Samsung just hit Apple with a $950 million fine for not buying enough OLED displays in the last three months. Looks like Apple ordered fewer screens than the minimum contract.
This means iPhone sales are probably looking weak in the June quarter. And it’s not just because of the lockdown. Rising unemployment, especially in the US means consumers aren’t exactly rushing to buy new phones. China’s business might be able to balance out the downturn as the Chinese economy gets back on its feet. It all depends on whether Chinese consumers are in a buying mood again.

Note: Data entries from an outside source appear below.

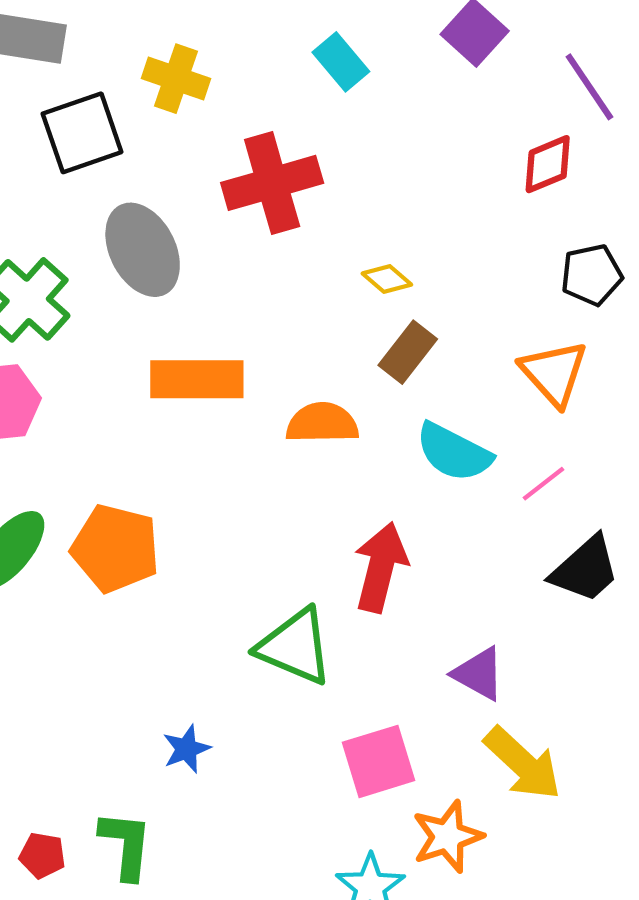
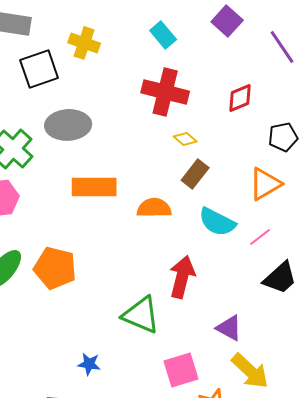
red diamond: (548, 164) -> (240, 98), moved
red cross: (272, 183) -> (165, 92), moved, turned 30
gray ellipse: (143, 250) -> (68, 125), turned -66
orange triangle: (554, 373) -> (265, 184), turned 42
blue star: (186, 749) -> (89, 364), turned 30

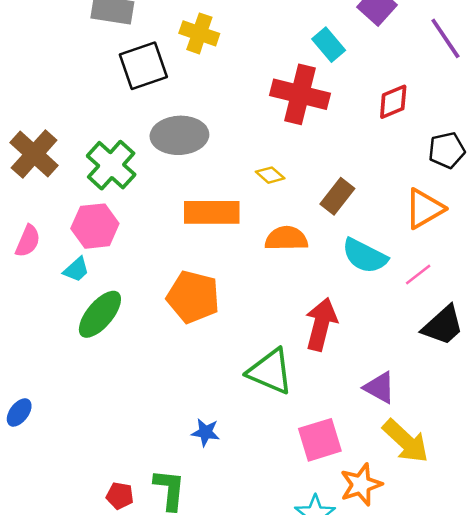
cyan rectangle: (163, 35) -> (329, 45), moved
yellow diamond: (185, 139) -> (270, 175), moved
orange pentagon: (55, 268) -> (193, 297), moved

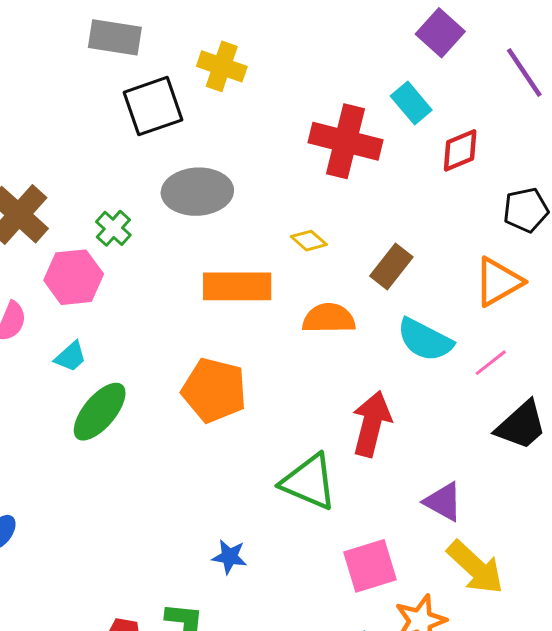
cyan rectangle: (329, 45) -> (411, 103), moved
green cross: (111, 165) -> (113, 228), size x0.6
pink hexagon: (95, 226) -> (74, 277), moved

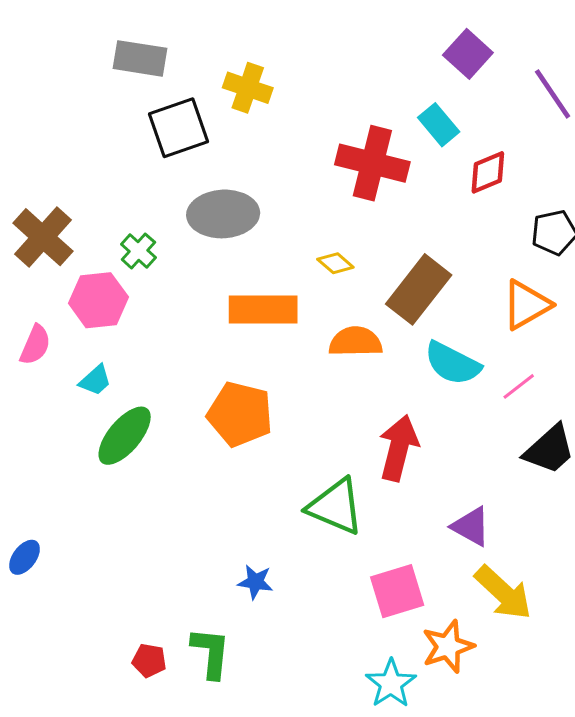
brown rectangle: (391, 266) -> (419, 289), size x1.5

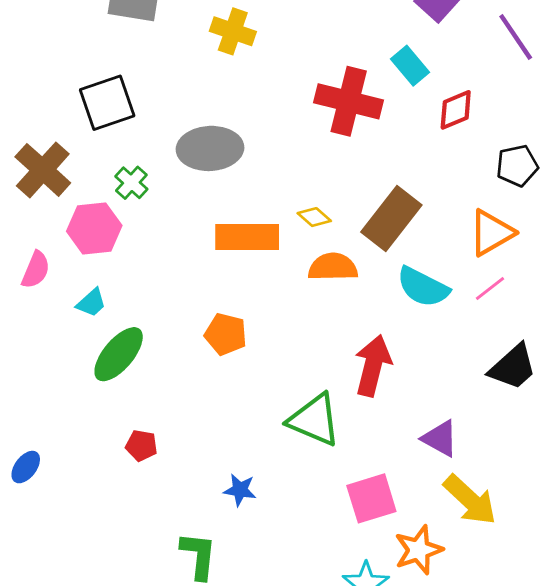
black square: (178, 128) -> (107, 103), moved
yellow diamond: (335, 263) -> (314, 217), moved
pink line: (519, 386) -> (490, 288), moved
orange pentagon: (240, 414) -> (226, 334), size x0.7
red pentagon: (149, 660) -> (141, 446), moved

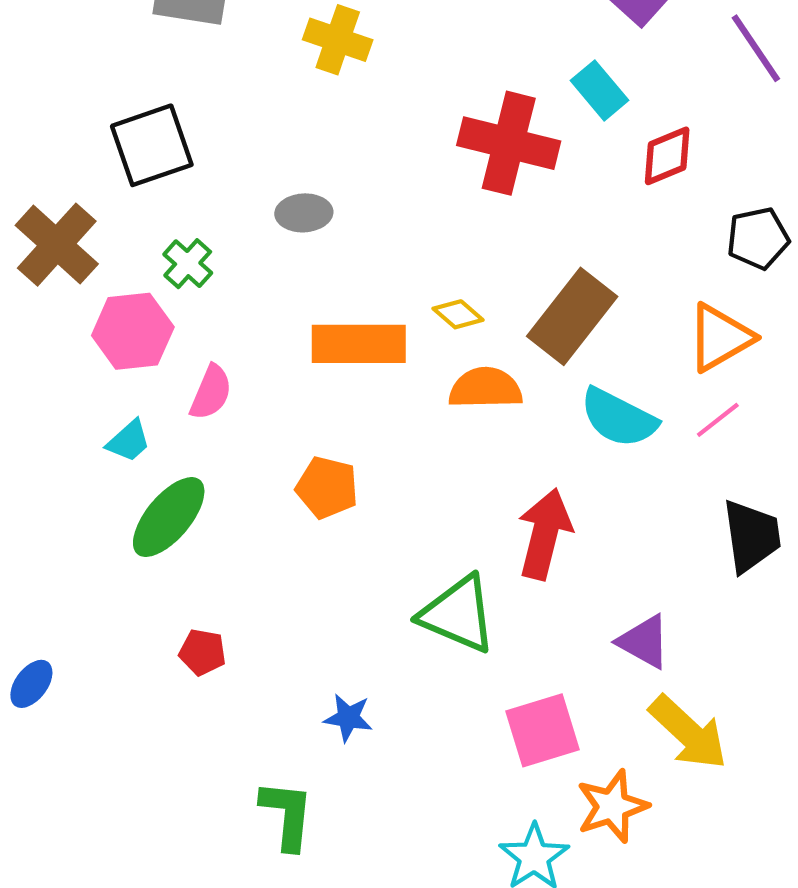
gray ellipse: (210, 148) -> (304, 213), size x0.6
pink semicircle: (36, 270) -> (211, 392), moved
black trapezoid: (513, 367) -> (752, 536), turned -56

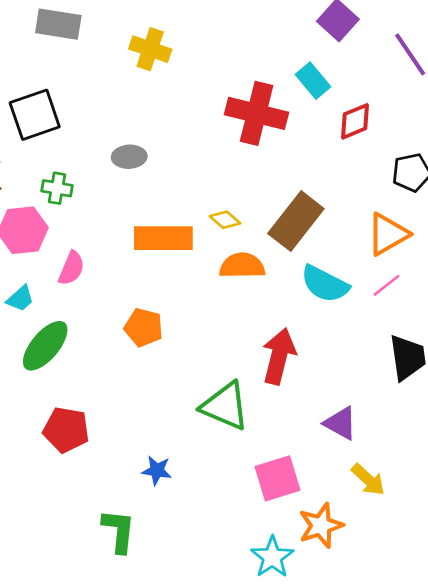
green cross: (188, 264) -> (57, 188), turned -32
red pentagon: (202, 652) -> (66, 430), size x1.6
yellow arrow: (688, 732) -> (368, 480), size x0.7

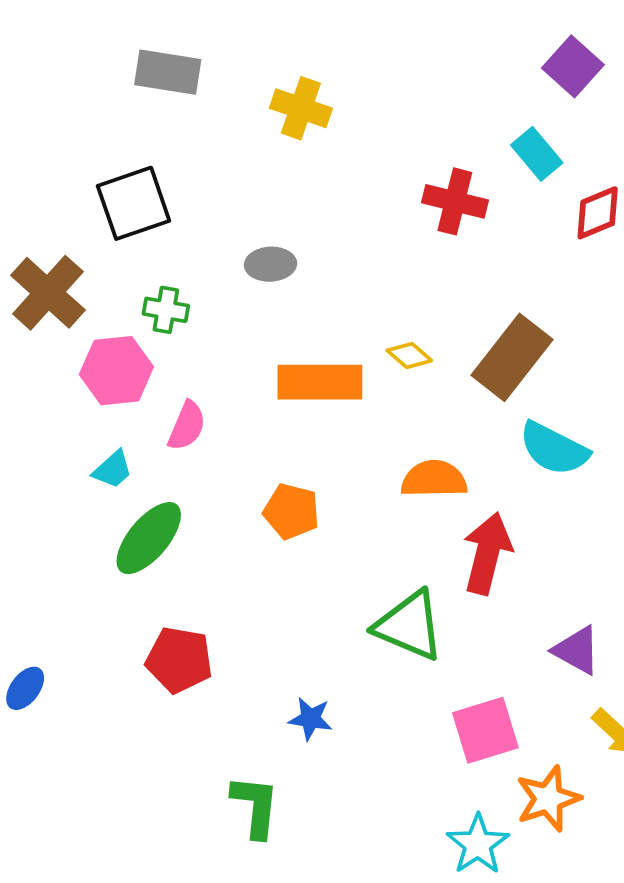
red cross: (257, 113) -> (455, 201), size x0.7
orange semicircle: (242, 266) -> (434, 479), moved

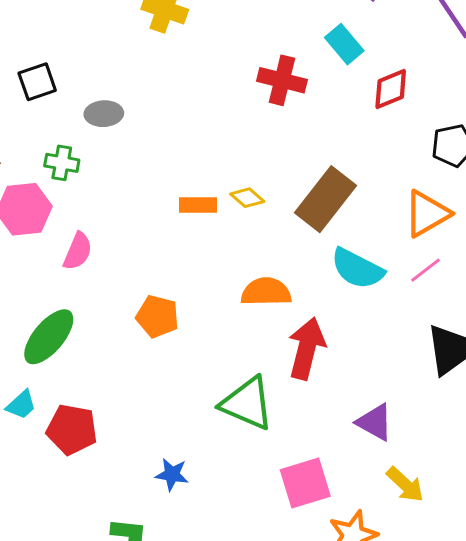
black square: (134, 203) -> (37, 82), size x0.7
gray ellipse: (270, 264) -> (104, 114), moved
orange rectangle: (320, 382) -> (198, 205), moved, size x0.6
cyan trapezoid: (113, 470) -> (21, 405), moved

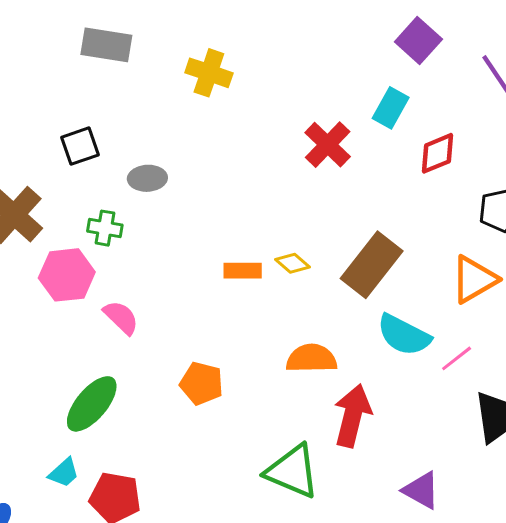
cyan rectangle: (344, 44) -> (391, 108), turned 69
red cross: (282, 80) -> (328, 145), turned 30
pink semicircle: (78, 251) -> (121, 317), turned -69
pink line: (425, 270) -> (457, 358), moved

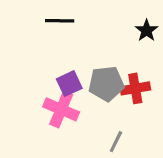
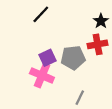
black line: (60, 21) -> (41, 14), turned -48
red cross: (135, 88) -> (98, 44), moved

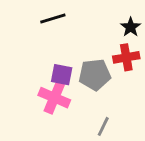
black line: (41, 14) -> (53, 19), turned 30
purple square: (48, 58) -> (62, 75), turned 36

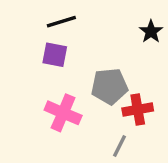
red cross: (126, 57) -> (138, 109), moved
purple square: (62, 75) -> (55, 55), moved

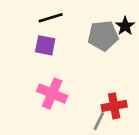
gray pentagon: (109, 86) -> (103, 36), moved
red cross: (138, 109) -> (114, 106), moved

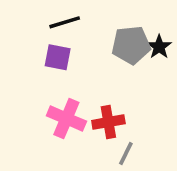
black star: (125, 26) -> (159, 47), moved
red cross: (114, 106) -> (108, 122), moved

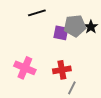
purple square: (58, 57) -> (61, 33), moved
pink cross: (66, 119) -> (25, 68), moved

The Services department could, once again, be the saviour in this quarter. But don’t forget, Apple has big competition here (Netflix and Spotify, to name just two). The company’s high production costs and expensive licenses could also eat into those profits.
Let’s talk numbers
Analysts expect earnings-per-share to come in between $1.55 and $2.47 in the third quarter. On average, this means an EPS of $2.01, down from $2.18 in the same quarter last year.
Let’s take a look at sales. We’re expecting somewhere between $42.8 billion and $55.84 billion, an average of $51.51 billion. For comparison, here’s a look at the same quarter in 2019: $53.81 billion.
In simple terms, we’re expecting Apple’s revenue and profits to come in lower than last year.
A look at the stock
The sales and revenue numbers might look grim, but Apple stock has been in a good mood lately. It went down in March like the rest of the market, briefly touching $212. Since then, the stock has recovered nicely, also following the trend, and is now above $380.
Wall Street is still very optimistic about Apple stock. 32 out of 38 analysts give Apple a “Buy” or “Strong Buy” rating. Six rate it as “Hold.” And sell? Not one of them. The average price target for the share is $367. Some optimists even have an eye on $500 in the long run.
As I said, investors will be watching the impact of Covid-19 and store closures very closely. Consumers are spending less money as unemployment ramps up, so a brand new iPhone is definitely not a “must-have” this year.
One thing to look out for is the new iPhone, which should be revealed in September. However, there are probably coronavirus-related production delays, so deliveries might take a little longer than usual. If that’s true, it’s more bad news for Apple.
On the other hand, if other segments like Services continue to grow, Apple could finally free itself from the iPhone addiction.
All views, opinions and analyzes in this article should not be read as personal investment advice and individual investors should make their own decisions or seek independent advice. This article has not been prepared in accordance with legal requirements designed to promote the independence of investment research and is considered a marketing communication.